I always think of a "question" as the tip of the iceberg. A lot has gone on, and sometimes overcome, for a learner (of any age) to ask a question. It is a high risk strategy in an environment that expects answers and the acquisition of knowledge as tangible proof of learning. Asking a question exposes the learner to all sorts of negative experiences from ridicule to abandonment and can seriously impact on their "learning map" (what they believe they can and can not learn). Yet I see the asking of a question as a sign of true engagement in learning, it shows a desire to learn. We need to show learners how to ask questions and we need to model this as teachers. Ellen Langer talks of "mindful learning", of asking questions in a way that 'leaves the door open' and helps learners engage.
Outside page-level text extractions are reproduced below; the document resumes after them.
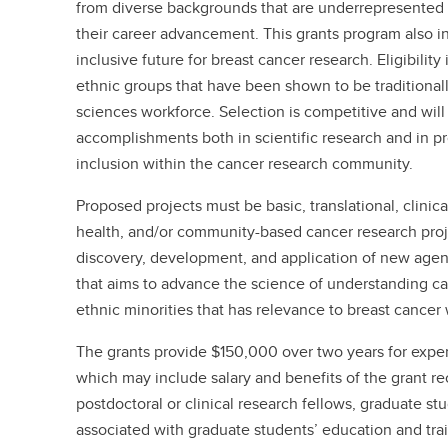
from diverse backgrounds that are underrepresented i
their career advancement. This grants program also i
inclusive future for breast cancer research. Eligibility
ethnic groups that have been shown to be traditional
sciences workforce. Selection is competitive and wil
accomplishments both in scientific research and in pr
inclusion within the cancer research community.
Proposed projects must be basic, translational, clinic
health, and/or community-based cancer research proj
discovery, development, and application of new agent
that aims to advance the science of understanding can
ethnic minorities that has relevance to breast cancer 
The grants provide $150,000 over two years for expen
which may include salary and benefits of the grant re
postdoctoral or clinical research fellows, graduate stu
associated with graduate students’ education and train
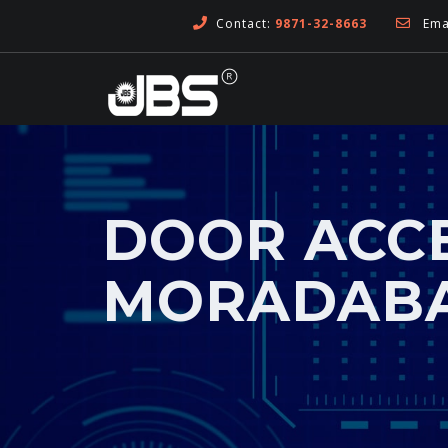
Contact:
9871-32-8663
Emai
DOOR ACCE
MORADAB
I find this sometimes lacking in a knowledge based curriculum where there are right and wrong answers and therefore questions that acknowledge only right answers and not 'explorative thinking' which is often high risk to the learner.

If we adopt what I call a "learning focused" curriculum instead of the "knowledge based" type frequently found in schools then asking questions is at the heart of the process, it is the engine that drives learning. In such a model we would see more open ended learning opportunities where asking questions is essential in guiding the learning. I wrote an article in my series on "Learning Intelligence" or LQ which explores the link with learning and creativity, a process full of questions. The link is: http://wp.me/p2LphS-4h

Perhaps the only silly question is the one that is not asked!

6 comments:

  1. Ilma Rizki Nur Afifah
    17709251020
    S2 Pendidikan Matematika A

    Kita tahu bahwa masa anak-anak adalah masa pertumbuhan dan perkembangan yang sangat pesat, termasuk pertumbuhan otak. Pada masa itulah seseorang akan sering menanyakan hal-hal yang sepele yang ingin diketahuinya. Sebagai seorang guru, kita harus menghargai apapun yang mereka tanyakan. Jangan sekali-kali kita mengacuhkan bahkan menolak pertanyaan mereka. Karena pada dasarnya mereka ingin memahami apa yang terjadi di sekitarnya. Oleh karena itu, jika sang guru menolak atau tidak menjawab pertanyaan mereka, bisa jadi nanti si anak tidak mau lagi bertanya karena takut atau malu.

    ReplyDelete
  2. Rigia Tirza Hardini
    17701251026
    S2 PEP B

    I have experienced the time when a child asked me a question which was out of the context when I was explaining something in front of the class. I found that question was funny, but, I held my laugh and gave appreciation to the child because he had actively participated in the class. I also made his classmates answer that question and made that question didn't look like unimportant question.

    I believe that every children asks what they think so interesting and it bother them so much that they can't find the answer themselves. When they ask a lot of questions and somebody answer them kindly, they will have more courage to find interesting things that can be usefull in their future.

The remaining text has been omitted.